The Storm worm and botnets have managed to automate a common pattern in the history of information security: the cat and mouse game. Attackers find a way to compromise a system, systems administrators and security professionals close the vulnerability or create a countermeasure, and the attackers search for, and eventually find, another way to compromise the system. Needless to say, the systems administrators and security professionals respond as expected to mitigate the new threat and the process repeats.
Figure 5.1: The evolution of information security has been a pattern of attacks begetting countermeasures which beget attacks and so on.
As a prelude to examining emerging threats, it is useful to examine a few examples of how threats have changed; in particular, the changes in
Each of these present distinct types of threats to information security, but their development paths exhibit common patterns.
The first malware appeared in the 1970s on the Arpanet, the precursor to the Internet. A program known as Creeper that infected the Tenex operating system (OS) would display the message 'I'M THE CREEPER : CATCH ME IF YOU CAN.' on infected systems. A clean up program, called Reaper, was deployed to eliminate Creeper, and so began the first iteration in the many cycles of malware attack and counterattack. For our purposes, the evolution of malware can be divided into three stages with subsequent stages representing more complex malicious code.
Early viruses and worms were relatively simple by today's standards, but as with their contemporary counterparts, early viruses and worms took advantage of vulnerabilities in OSs and applications to spread.
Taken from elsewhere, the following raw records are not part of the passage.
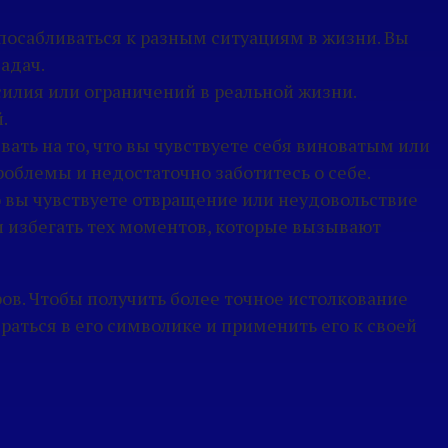
спосабливаться к разным ситуациям в жизни. Вы
адач.
ссилия или ограничений в реальной жизни.
.
вать на то, что вы чувствуете себя виноватым или
облемы и недостаточно заботитесь о себе.
что вы чувствуете отвращение или неудовольствие
и избегать тех моментов, которые вызывают
ов. Чтобы получить более точное истолкование
раться в его символике и применить его к своей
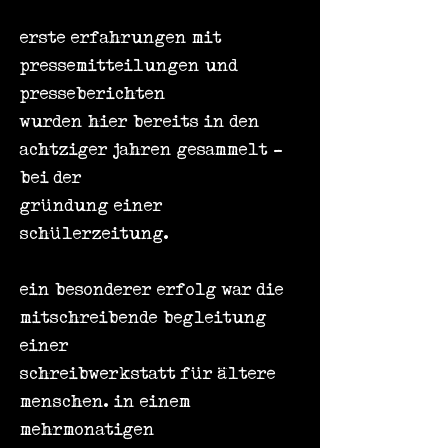
erste erfahrungen mit
pressemitteilungen und
presseberichten
wurden hier bereits in den
achtziger jahren gesammelt -
bei der
gründung einer
schülerzeitung.
ein besonderer erfolg war die
mitschreibende begleitung
einer
schreibwerkstatt für ältere
menschen. in einem
mehrmonatigen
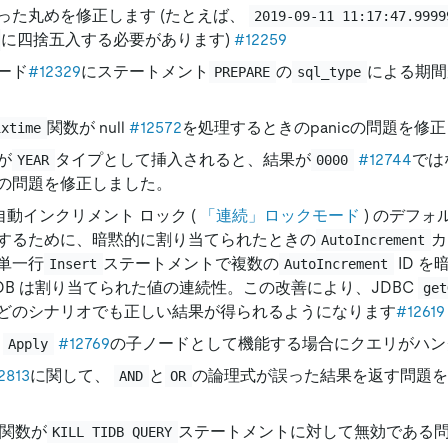
った丸めを修正します (たとえば、
2019-09-11 11:17:47.9999
に四捨五入する必要があります)
#12259
ード
#12329
にステートメント
の
による期間
PREPARE
sql_type
関数が null
#12572
を処理するときのpanicの問題を修正
ixtime
が
タイプとして挿入されると、結果が
#12744
では
YEAR
0000
の問題を修正しました。
 自動インクリメント ロック (
「連続」ロックモード
) のデフォ
するために、暗黙的に割り当てられたときの
カ
AutoIncrement
単一行
ステートメントで複数の
ID 
Insert
AutoIncrement
iDB は割り当てられた値の連続性。この改善により、JDBC
get
どのシナリオでも正しい結果が得られるようになります
#12619
#12769
の子ノードとして機能する場合にクエリがハン
Apply
2813
に関して、
と
の論理式が誤った結果を返す問題を
AND
OR
関数が
ステートメントに対して無効である
KILL TIDB QUERY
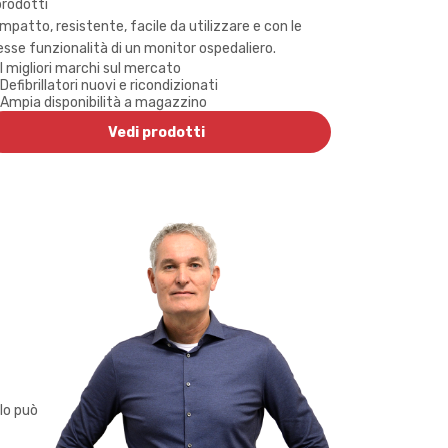
prodotti
mpatto, resistente, facile da utilizzare e con le
esse funzionalità di un monitor ospedaliero.
I migliori marchi sul mercato
Defibrillatori nuovi e ricondizionati
Ampia disponibilità a magazzino
Vedi prodotti
lo può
Throughout the 1980s, viruses spread on Apple and IBM PC platforms taking advantage of the fact that OSs were stored on floppy disks with no logical access controls. Viruses spread when floppy disks were shared. Malicious code could copy itself to memory and then to other floppies, thus spreading the infection.
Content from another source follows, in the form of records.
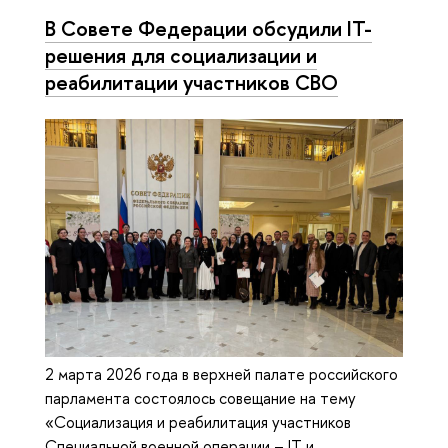
В Совете Федерации обсудили IT-
решения для социализации и
реабилитации участников СВО
2 марта 2026 года в верхней палате российского
парламента состоялось совещание на тему
«Социализация и реабилитация участников
Специальной военной операции – IT и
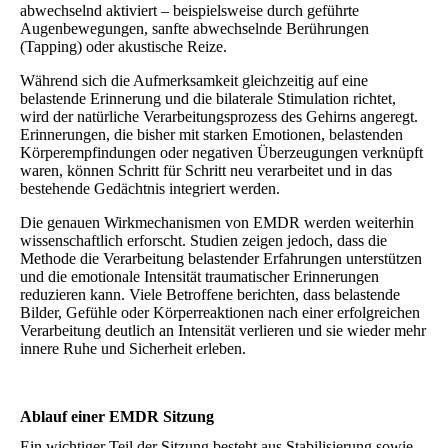
abwechselnd aktiviert – beispielsweise durch geführte
Augenbewegungen, sanfte abwechselnde Berührungen
(Tapping) oder akustische Reize.
Während sich die Aufmerksamkeit gleichzeitig auf eine
belastende Erinnerung und die bilaterale Stimulation richtet,
wird der natürliche Verarbeitungsprozess des Gehirns angeregt.
Erinnerungen, die bisher mit starken Emotionen, belastenden
Körperempfindungen oder negativen Überzeugungen verknüpft
waren, können Schritt für Schritt neu verarbeitet und in das
bestehende Gedächtnis integriert werden.
Die genauen Wirkmechanismen von EMDR werden weiterhin
wissenschaftlich erforscht. Studien zeigen jedoch, dass die
Methode die Verarbeitung belastender Erfahrungen unterstützen
und die emotionale Intensität traumatischer Erinnerungen
reduzieren kann. Viele Betroffene berichten, dass belastende
Bilder, Gefühle oder Körperreaktionen nach einer erfolgreichen
Verarbeitung deutlich an Intensität verlieren und sie wieder mehr
innere Ruhe und Sicherheit erleben.
Ablauf einer EMDR Sitzung
Ein wichtiger Teil der Sitzung besteht aus Stabilisierung sowie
The first Internet worm also appeared in the 1980s. Known as the Morris Worm, it took advantage of vulnerabilities in email and network utility programs to spread. Unfortunately, the rapid spread of the worm created an unintended Denial of Service (DoS) attack on compromised servers.
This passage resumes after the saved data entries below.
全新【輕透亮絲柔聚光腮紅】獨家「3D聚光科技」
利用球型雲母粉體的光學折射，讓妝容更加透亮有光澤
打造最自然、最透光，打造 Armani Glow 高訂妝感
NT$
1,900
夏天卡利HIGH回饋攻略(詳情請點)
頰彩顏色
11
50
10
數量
Both early viruses and worms could be detected and eliminated relatively easily with basic pattern recognition techniques. As the motivation to create viruses and worms moved beyond pranks and experiments, malware writers, like bacteria in antibiotic-rich environments, had to adapt to survive. And just as some pathogens use a kind of chemical camouflage to disguise their presence in host organisms, programmers turned to obfuscation to avoid detection.
Attempts to mask viruses using encryption were a start at reducing the chance of detection, but they did not go far enough. It is true that a virus that replicated itself and then encrypted itself with a random key could not be detected using the signature-based antivirus programs. The problem for virus writers, though, is that they need to decrypt their program before it could be used. This meant that viruses would have to carry around a decryption module along with their payload and that was their Achilles Heal. Antivirus programs could use signatures to identify the unencrypted decryption module. Encrypting the payload was not enough; any data that spread by malware must be obscured and the patterns must change frequently and randomly enough to make signature-based detection impossible.
Polymorphic viruses change patterns in executable code without changing the function of the code. When replicating a piece of malware, a polymorphic module injects nonsense instructions, for example A = A + 0, into the code. These extra instructions do not change the behavior of the program, so they can be injected anywhere, including into decryption modules and the polymorphic module itself. Signature-based detection was no longer sufficient.
Rather than examining the structure of viruses, which could now change, antivirus researchers turned to examining the one thing that did not change: the program's behavior. With behaviorbased detection, suspected malware was run inside a sandbox environment and monitored for tell-tale signs of virus or worm activity.
The evolution of malware gives us our first indications of the efficiency of the cat-and-mouse game so often seen in information security. Antivirus researchers used signature-based detection, a low complexity solution, to combat malware as long as possible. Malware developers then tried a simple approach to avoiding detection, but encryption turned out to be too simple. Then, only when malware writers devised the means to circumvent structural detection, did antivirus researchers move on to the more complex behavior-based detection. A similar pattern of minimal changes to remain effective can be seen in phishing as well.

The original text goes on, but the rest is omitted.